2D crystals with a honeycomb structure, including the famous graphene, show huge promise for future electronic and optoelectronic applications. However, despite substantial investments in the development of growth techniques for atomically thin crystals, the best quality monolayers are currently still obtained using exfoliation, i.e. due to the mechanical detachment of individual atomic layers from the bulk crystal.
For example, graphene flakes exfoliated from bulk graphite exhibit superior electrical properties when compared to grown graphene. In contrast, the size of the mechanically exfoliated monolayers is rather small.
Similarly, optical properties of 2D TMDs (such as MoSe2) are fully revealed only for layers obtained as a result of exfoliation and after having been subjected to further mechanical treatment, such as placing them between layers of BN. However, as already mentioned, this technique does not lead to atomically thin crystals on a larger scale, resulting in heterogeneity, limited size, and even to the appearance of corrugations, bubbles, and irregular edges.

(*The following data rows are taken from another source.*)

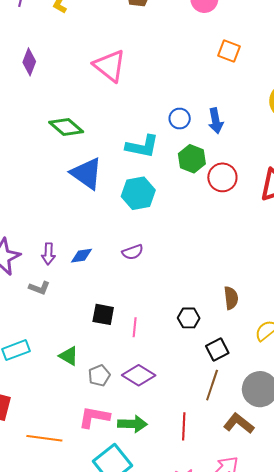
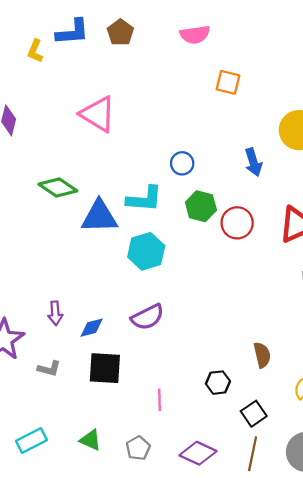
blue arrow: (216, 121) -> (253, 162), moved
blue triangle: (87, 174) -> (99, 217), moved, turned -30
purple semicircle: (133, 252) -> (148, 317), size x1.4
purple arrow: (48, 254) -> (55, 313), moved
black square: (103, 314) -> (105, 368), moved, size x1.4
purple diamond: (139, 375) -> (198, 453), moved
gray pentagon: (99, 376) -> (138, 448), moved

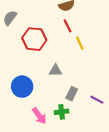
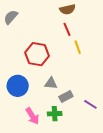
red hexagon: (34, 39) -> (37, 54), moved
gray triangle: (55, 70) -> (51, 83), moved
gray rectangle: (72, 94) -> (66, 96), turned 32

Hence, it is crucial to develop a technique for growing 2D TMDs that will allow for the production of monolayers with a large surface area. Currently, one of the most advanced technologies for producing thin semiconductor crystals is MBE. It provides low-dimensional structures on large wafers, with high homogeneity, but its effectiveness in the production of TMDs has been very limited so far. In particular, the optical properties of MBE grown monolayers have hitherto been rather modest, e.g. spectral lines have been broad and weak, giving no hope for the use of the spectacular optical properties of TMDs on a larger scale.
It is in this area that researchers from the Faculty of Physics of the University of Warsaw made a breakthrough. In collaboration with several laboratories from Europe and Japan, they conducted a series of studies on the growth of TMDs monolayers on an atomically flat BN substrate. In this way, using the MBE method, they obtained flat crystals, equal in size to the substrate, showing uniform parameters over the entire surface, including - most valuably - excellent optical properties.

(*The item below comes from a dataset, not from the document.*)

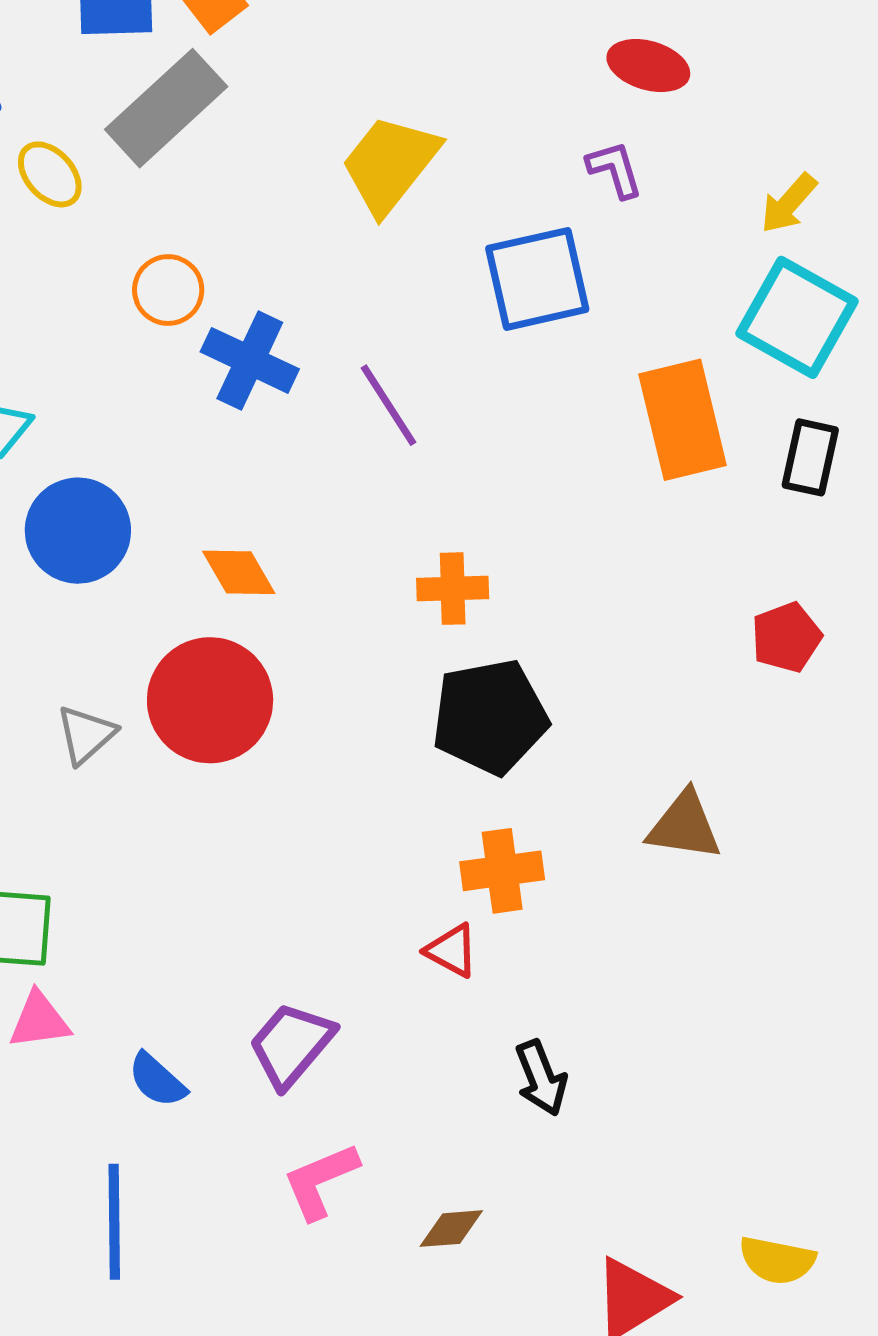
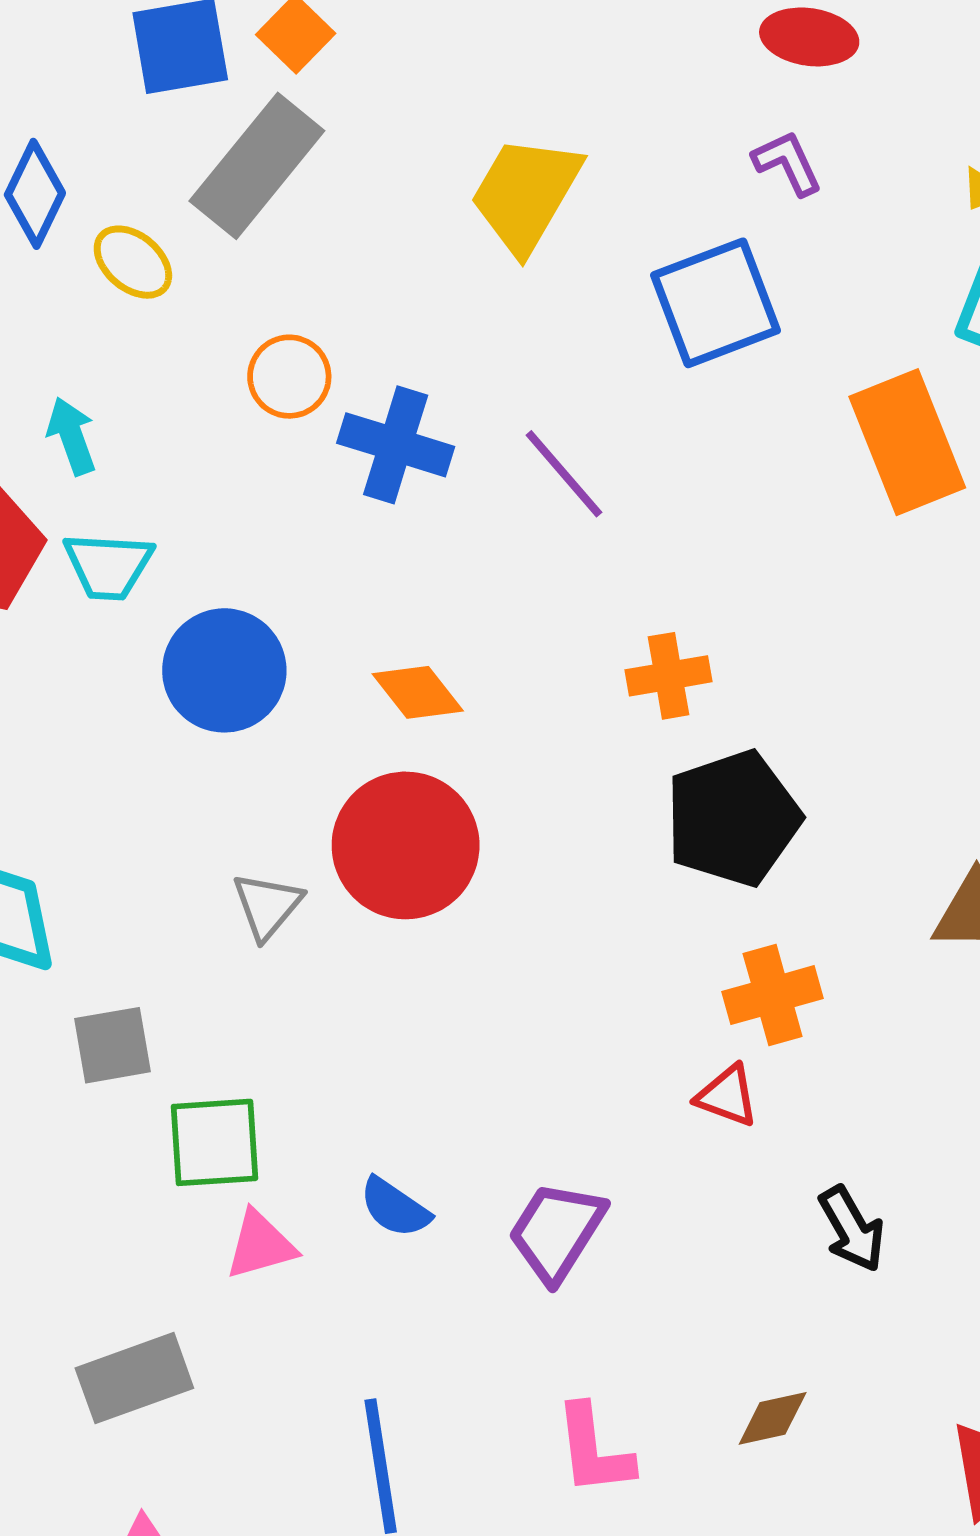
blue semicircle: (157, 1080) -> (395, 1208), moved
pink L-shape: (321, 1181) -> (594, 1450), moved, turned -66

The picture above is an artistic visualisation of a monolayer of 2D MoSe2 grown by directing molecular beams of selenium (yellow) and molybdenum (blue) on atomically flat hexagonal BN substrate. Thanks to this substrate, MoSe2 epilayer exhibits excellent optical properties.
The discovery directs future research into the industrial production of atomically thin materials. In particular, it indicates the need to develop larger atomically flat BN wafers. On such wafers, it will be possible to grow monolayers with the optical quality, dimensions, and homogeneity required for optoelectronic applications.
'Narrow Excitonic Lines and Large-Scale Homogeneity of Transition-Metal Dichalcogenide Monolayers Grown by Molecular Beam Epitaxy on Hexagonal BN' by
W. Pacuski et al; ACS Nano Lett. 20, 3058 (2020).